10 medizinische Handyregeln der Wiener Ärztekammer |
Als E-Smog bezeichnet man die gesundheitsschädigende
Wirkung der ständig zunehmenden elektrischen und
elektromagnetischen Felder durch Hausinstallation, Radiowecker,
Mikrowellenherde, Mobiltelephone und deren Sendestationen,
Rundfunkübertragungen, Computerstrahlung, Bildschirmstrahlung,
Überlandleitungen, Transformatorstationen, medizinische
Behandlungen und Radarstationen. Die elektromagnetische
Spannung der menschlichen Zellen wird durch von außen
einwirkende technische Felder beeinflusst und gestört,
besonders der Zustand der Nervenzellen und die Übertragung
von Signalen über die Nervenbahnen. Selbst als
harmlos geltende Quarzuhren können mir ihrer winzigen
elektromagnetischen Strahlung bei empfindlichen Personen
Beschwerden auslösen, jedenfalls Stören sie
bei jedem das energetische Gleichgewicht.

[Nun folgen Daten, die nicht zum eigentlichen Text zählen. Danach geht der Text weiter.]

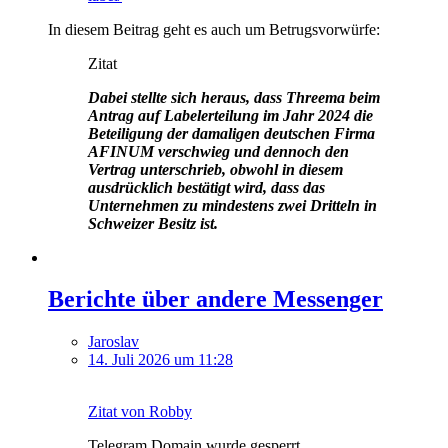
In diesem Beitrag geht es auch um Betrugsvorwürfe:
Zitat
Dabei stellte sich heraus, dass Threema beim
Antrag auf Labelerteilung im Jahr 2024 die
Beteiligung der damaligen deutschen Firma
AFINUM verschwieg und dennoch den
Vertrag unterschrieb, obwohl in diesem
ausdrücklich bestätigt wird, dass das
Unternehmen zu mindestens zwei Dritteln in
Schweizer Besitz ist.
Berichte über andere Messenger
Jaroslav
14. Juli 2026 um 11:28
Zitat von Robby
Telegram Domain wurde gesperrt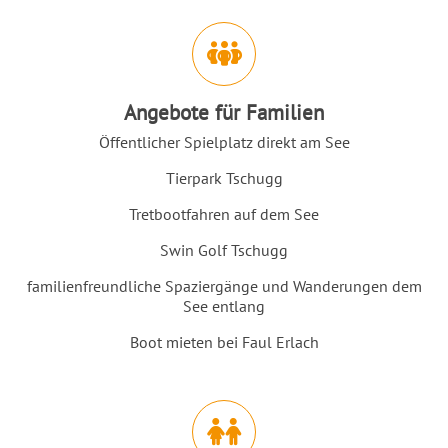
Angebote für Familien
Öffentlicher Spielplatz direkt am See
Tierpark Tschugg
Tretbootfahren auf dem See
Swin Golf Tschugg
familienfreundliche Spaziergänge und Wanderungen dem
See entlang
Boot mieten bei Faul Erlach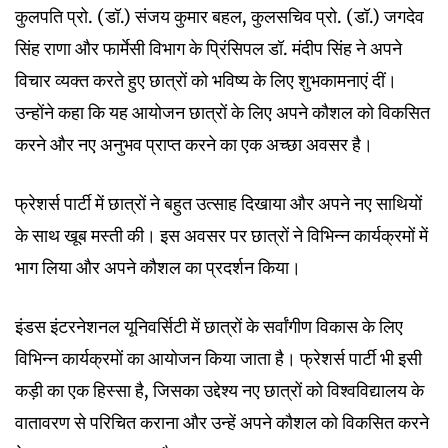
कुलपति प्रो. (डॉ.) संजय कुमार बहल, कुलसचिव प्रो. (डॉ.) जगदेव
सिंह राणा और फार्मेसी विभाग के प्रिंसिपल डॉ. मंदीप सिंह ने अपने
विचार व्यक्त करते हुए छात्रों को भविष्य के लिए शुभकामनाएं दीं।
उन्होंने कहा कि यह आयोजन छात्रों के लिए अपने कौशल को विकसित
करने और नए अनुभव प्राप्त करने का एक अच्छा अवसर है।
फ्रेशर्स पार्टी में छात्रों ने बहुत उत्साह दिखाया और अपने नए साथियों
के साथ खूब मस्ती की। इस अवसर पर छात्रों ने विभिन्न कार्यक्रमों में
भाग लिया और अपने कौशल का प्रदर्शन किया।
इंडस इंटरनेशनल यूनिवर्सिटी में छात्रों के सर्वांगीण विकास के लिए
विभिन्न कार्यक्रमों का आयोजन किया जाता है। फ्रेशर्स पार्टी भी इसी
कड़ी का एक हिस्सा है, जिसका उद्देश्य नए छात्रों को विश्वविद्यालय के
वातावरण से परिचित कराना और उन्हें अपने कौशल को विकसित करने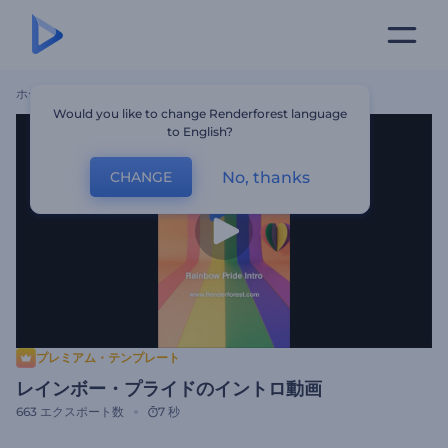
ホーム
テンプレート
レインボー・プライドのイントロ動画
Would you like to change Renderforest language
to English?
No, thanks
CHANGE
プレミアム・テンプレート
レインボー・プライドのイントロ動画
663
エクスポート数
7 秒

Wie wirkt sich Strahlung im Niederfrequenzbereich
auf die Gesundheit aus?
Sobald elektrische Geräte und Anlagen in Betrieb
genommen werden entstehen niederfrequente Streufelder,
deren Richtung ( Polarität ) mit einer Frequenz
von 50 Hertz wechselt ( Wechselstrom ).
In verschiedenen wissenschaftlichen Untersuchungen
wurde festgestellt, dass elektromagnetische Felder den
Hormonhaushalt beeinflussen. Vor allem die Hormone
Melatonin (reguliert Biorhythmen, Fortpflanzung,
Wachstum und Immunabwehr) und Serotonin (Überträgerstoff
für Nervenreize) wurde im Hinblick auf Elektrosmog
untersucht. Dabei wurde festgestellt, dass die Zirbeldrüse,
bedingt durch den Anstieg elektrischer Wechselfelder,
in der Nacht deutlich weniger Melatonin ausschüttet
und dadurch Gesundheitsstörungen wie psychische
Belastungen (z.B. Depressionen), Schlafstörungen,
Störungen des Tag-Nacht-Rhythmus, Immunschwäche
und erhöhtem Krebsrisiko entstehen können.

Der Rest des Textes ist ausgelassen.